Pengobatan untuk karsinoma mixed cell yang terdiri campuran antara seminoma dan
nonseminoma sama dengan pengobatan untuk tumor nonseminoma saja.
e. Karsinoma in situ
Pada sebuah penelitian yang melibatkan
250 pasien dengan tumor testis satu sisi, Berthelsen dkk (1982) mengemukakan
bahwa 13 (5,2%) pasien memiliki karsinoma in situ pada testis sisi yang
lainnya, persentase ini bahkan 2kali lebih besar daripada persentase kasus
kanker testis yang mengenai kedua testis. Dari 13 kasus itu setelah dilakukan
pengamatan selama 3 tahun 2 kasus berkembang menjadi kanker testis yang
bersifat invasif.
POLA PENYEBARAN TUMOR
Tumor testis hampir selalu
bermetastasis secara limfogen kecuali koriokarsinoma yang menyebar secara
hematogen sejak staging awal. Tumor testis kanan dapat menyebar ke kelenjar
getah bening daerah interaortocaval yang terletak sejajar dengan hilus ginjal
kanan, selanjutnya tumor akan menyebar ke daerah precaval, preaorta, paracaval,
iliaka komunis kanan dan kelenjar getah bening iliaka eksterna kanan.
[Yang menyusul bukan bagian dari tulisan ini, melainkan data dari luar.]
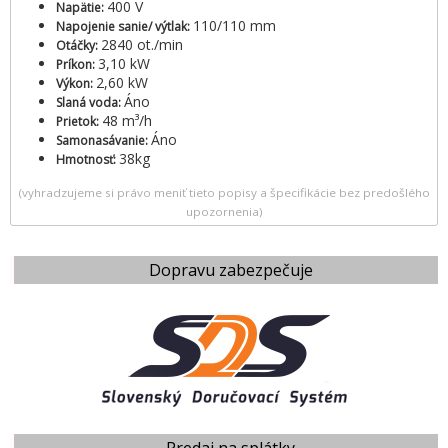
400 V
Napätie:
110/110 mm
Napojenie sanie/ výtlak:
2840 ot./min
Otáčky:
3,10 kW
Príkon:
2,60 kW
Výkon:
Áno
Slaná voda:
48 m³/h
Prietok:
Áno
Samonasávanie:
38kg
Hmotnosť:
(vyhradzujeme si právo meniť tieto popisy a špecifikácie bez predošlého
upozornenia)
Dopravu zabezpečuje
Predaj na splátky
Tempat yang menjadi daerah
penyebaran tumor testis kiri adalah paraaorta yang sejajar dengan daerah hilus
ginjal kiri, selanjutnya tumor akan menyebar ke kelenjar getah bening preaorta,
iliaka komunis kiri dan iliaka eksterna kiri.
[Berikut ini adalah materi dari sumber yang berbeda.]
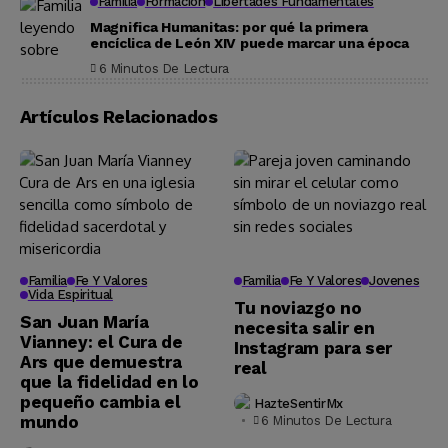
Familia
Formación
Libertades Fundamentales
Magnifica Humanitas: por qué la primera
encíclica de León XIV puede marcar una época
6 Minutos De Lectura
Artículos Relacionados
Familia
Fe Y Valores
Familia
Fe Y Valores
Jovenes
Vida Espiritual
Tu noviazgo no
San Juan María
necesita salir en
Vianney: el Cura de
Instagram para ser
Ars que demuestra
real
que la fidelidad en lo
pequeño cambia el
HazteSentirMx
mundo
6 Minutos De Lectura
Dari sebuah pengamatan oleh
Donahue, Zachary dan Magnard ( 1982 ) memperlihatkan bahwa tumor testis kiri
tidak pernah bermetastase ke kelenjar getah bening di sisi kanan, sedangkan
tumor testis kanan seringkali bermetastasis ke kelenjar getah bening pada sisi
kiri.Terjadinya penyebaran ke kelenjar getah bening di iliaka eksterna distal
dan obturator oleh karena invasi tumor ke epididimis dan funikulus spermatikus
sedangkan penyebaran ke kelenjar getah bening inguinal disebabkan terjadi
invasi tumor ke tunika albuginea dan ke kulit skrotum.
Tempat yang paling
sering menjadi lokasi penyebaran tumor testis adalah daerah retroperitoneal,
tempat lainnya yang juga menjadi lokasi penyebaran tumor testis adalah
paru-paru, hepar, otak, tulang, ginjal, kelenjar adrenal, gastrointestinal dan
limpa.
GEJALA DAN TANDA
Gejala yang paling sering muncul
pada pasien dengan kanker testis adalah pembesaran testis yang berlangsung
gradual yang tidak disertai dengan rasa nyeri. Penegakkan diagnnosis kanker
testis diperlukan untuk memutuskan dilakukan terapi definitif ( orchidectomy )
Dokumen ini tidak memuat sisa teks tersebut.